Single-cell RNA sequencing (scRNA-seq) provides high-dimensional measurements of transcript counts in individual cells. However, high assay costs and artifacts associated with analyzing samples across multiple sequencing runs limit the study of large numbers of samples. Sample multiplexing technologies such as MULTI-seq and antibody hashing using single-cell multiplexing kit (SCMK) reagents (BD Biosciences) use sample-specific sequence tags to enable individual samples to be sequenced in a pooled format, markedly lowering per-sample processing and sequencing costs while minimizing technical artifacts. Critically, however, pooling samples could introduce new artifacts, partially negating the benefits of sample multiplexing. In particular, no study to date has evaluated whether pooling peripheral blood mononuclear cells (PBMCs) from unrelated donors under standard scRNA-seq sample preparation conditions (e.g., 30 min co-incubation at 4 °C) results in significant changes in gene expression resulting from alloreactivity (i.e., response to non-self). The ability to demonstrate minimal to no alloreactivity is crucial to avoid confounded data analyses, particularly for cross-sectional studies evaluating changes in immunologic gene signatures.

Results

Here, we applied the 10x Genomics scRNA-seq platform to MULTI-seq and/or SCMK-labeled PBMCs from a single donor with and without pooling with PBMCs from unrelated donors for 30 min at 4 °C. We did not detect any alloreactivity signal between mixed and unmixed PBMCs across a variety of metrics, including alloreactivity marker gene expression in CD4+ T cells, cell type proportion shifts, and global gene expression profile comparisons using Gene Set Enrichment Analysis and Jensen-Shannon Divergence. These results were additionally mirrored in publicly-available scRNA-seq data generated using a similar experimental design.

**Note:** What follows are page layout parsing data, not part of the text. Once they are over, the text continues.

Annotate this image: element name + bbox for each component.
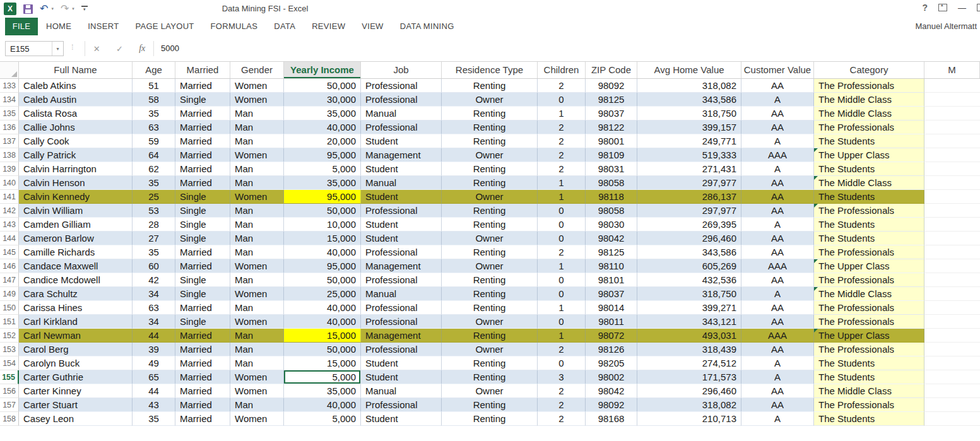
cell-income[interactable]: 35,000 [284, 176, 361, 190]
cell-residence[interactable]: Renting [442, 412, 538, 426]
cell-home_value[interactable]: 432,536 [637, 273, 741, 287]
enter-icon[interactable]: ✓ [116, 44, 123, 54]
cell-residence[interactable]: Owner [442, 148, 538, 162]
cell-gender[interactable]: Man [230, 162, 284, 176]
cell-m[interactable] [924, 134, 980, 148]
cell-age[interactable]: 63 [133, 121, 175, 134]
cell-married[interactable]: Married [175, 259, 230, 273]
cell-zip[interactable]: 98042 [586, 384, 637, 398]
cell-m[interactable] [924, 232, 980, 245]
cell-job[interactable]: Student [361, 190, 442, 204]
cell-children[interactable]: 0 [538, 204, 586, 218]
cell-residence[interactable]: Owner [442, 190, 538, 204]
name-box-dropdown-icon[interactable]: ▾ [52, 42, 63, 56]
row-number[interactable]: 135 [0, 107, 19, 121]
cell-m[interactable] [924, 301, 980, 315]
cell-zip[interactable]: 98030 [586, 218, 637, 232]
cell-gender[interactable]: Man [230, 232, 284, 245]
cell-customer_value[interactable]: AA [741, 204, 814, 218]
cell-job[interactable]: Professional [361, 204, 442, 218]
cell-age[interactable]: 43 [133, 398, 175, 412]
cell-residence[interactable]: Owner [442, 343, 538, 356]
cell-married[interactable]: Married [175, 107, 230, 121]
cell-children[interactable]: 1 [538, 190, 586, 204]
cell-income[interactable]: 50,000 [284, 343, 361, 356]
cell-zip[interactable]: 98126 [586, 343, 637, 356]
cell-gender[interactable]: Women [230, 79, 284, 93]
cell-married[interactable]: Single [175, 273, 230, 287]
cell-income[interactable]: 30,000 [284, 93, 361, 107]
cell-m[interactable] [924, 259, 980, 273]
cell-married[interactable]: Single [175, 315, 230, 329]
cell-name[interactable]: Calista Rosa [19, 107, 133, 121]
cell-m[interactable] [924, 329, 980, 343]
cell-age[interactable]: 60 [133, 259, 175, 273]
cell-m[interactable] [924, 398, 980, 412]
cell-gender[interactable]: Women [230, 148, 284, 162]
cell-age[interactable]: 65 [133, 370, 175, 384]
cell-zip[interactable]: 98125 [586, 93, 637, 107]
cell-zip[interactable]: 98109 [586, 148, 637, 162]
cell-income[interactable]: 50,000 [284, 204, 361, 218]
cell-age[interactable]: 49 [133, 356, 175, 370]
cell-home_value[interactable]: 318,750 [637, 287, 741, 301]
cell-gender[interactable]: Man [230, 343, 284, 356]
cell-gender[interactable]: Women [230, 384, 284, 398]
cell-job[interactable]: Professional [361, 301, 442, 315]
cell-category[interactable]: The Professionals [814, 398, 924, 412]
cell-m[interactable] [924, 148, 980, 162]
cell-married[interactable]: Married [175, 148, 230, 162]
cell-income[interactable]: 10,000 [284, 218, 361, 232]
row-number[interactable]: 134 [0, 93, 19, 107]
cell-home_value[interactable]: 399,157 [637, 121, 741, 134]
cell-home_value[interactable]: 269,395 [637, 218, 741, 232]
undo-icon[interactable]: ↶ [40, 4, 48, 14]
cell-job[interactable]: Management [361, 259, 442, 273]
cell-name[interactable]: Carolyn Buck [19, 356, 133, 370]
cell-income[interactable]: 35,000 [284, 107, 361, 121]
cell-married[interactable]: Married [175, 121, 230, 134]
cell-category[interactable]: The Upper Class [814, 148, 924, 162]
column-header-category[interactable]: Category [814, 62, 924, 78]
cell-married[interactable]: Married [175, 329, 230, 343]
cell-income[interactable]: 20,000 [284, 134, 361, 148]
cell-children[interactable]: 0 [538, 232, 586, 245]
customize-qat-icon[interactable]: ▾ [81, 6, 88, 12]
cell-home_value[interactable]: 318,082 [637, 398, 741, 412]
cell-age[interactable]: 35 [133, 107, 175, 121]
cell-customer_value[interactable]: A [741, 412, 814, 426]
cell-home_value[interactable]: 210,713 [637, 412, 741, 426]
cell-residence[interactable]: Renting [442, 245, 538, 259]
cell-married[interactable]: Single [175, 287, 230, 301]
minimize-icon[interactable]: — [958, 3, 966, 13]
cell-children[interactable]: 1 [538, 259, 586, 273]
tab-data-mining[interactable]: DATA MINING [392, 18, 463, 35]
cell-residence[interactable]: Renting [442, 176, 538, 190]
cell-married[interactable]: Married [175, 398, 230, 412]
cell-customer_value[interactable]: A [741, 134, 814, 148]
cell-category[interactable]: The Students [814, 162, 924, 176]
cell-zip[interactable]: 98058 [586, 204, 637, 218]
cell-age[interactable]: 44 [133, 329, 175, 343]
cell-zip[interactable]: 98002 [586, 370, 637, 384]
row-number[interactable]: 157 [0, 398, 19, 412]
cell-m[interactable] [924, 356, 980, 370]
cell-gender[interactable]: Women [230, 370, 284, 384]
cell-category[interactable]: The Students [814, 356, 924, 370]
cell-children[interactable]: 0 [538, 356, 586, 370]
cell-age[interactable]: 35 [133, 176, 175, 190]
cell-name[interactable]: Calvin William [19, 204, 133, 218]
cell-job[interactable]: Student [361, 162, 442, 176]
cell-zip[interactable]: 98037 [586, 287, 637, 301]
cell-children[interactable]: 2 [538, 384, 586, 398]
cell-name[interactable]: Calvin Kennedy [19, 190, 133, 204]
cell-residence[interactable]: Owner [442, 259, 538, 273]
row-number[interactable]: 150 [0, 301, 19, 315]
cell-zip[interactable]: 98122 [586, 121, 637, 134]
cell-zip[interactable]: 98058 [586, 176, 637, 190]
cell-children[interactable]: 2 [538, 245, 586, 259]
cell-m[interactable] [924, 384, 980, 398]
cell-residence[interactable]: Renting [442, 79, 538, 93]
cell-zip[interactable]: 98092 [586, 79, 637, 93]
cell-customer_value[interactable]: AA [741, 301, 814, 315]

Moreover, we identified confounding gene expression signatures linked to PBMC preparation method (e.g., Trima apheresis), as well as SCMK sample classification biases against activated CD4+ T cells which were recapitulated in two other SCMK-incorporating scRNA-seq datasets.

Conclusions

We demonstrate that (i) mixing PBMCs from unrelated donors under standard scRNA-seq sample preparation conditions (e.g., 30 min co-incubation at 4 °C) does not cause an allogeneic response, and (ii) that Trima apheresis and PBMC sample multiplexing using SCMK reagents can introduce undesirable technical artifacts into scRNA-seq data. Collectively, these observations establish important benchmarks for future cross-sectional immunological scRNA-seq experiments.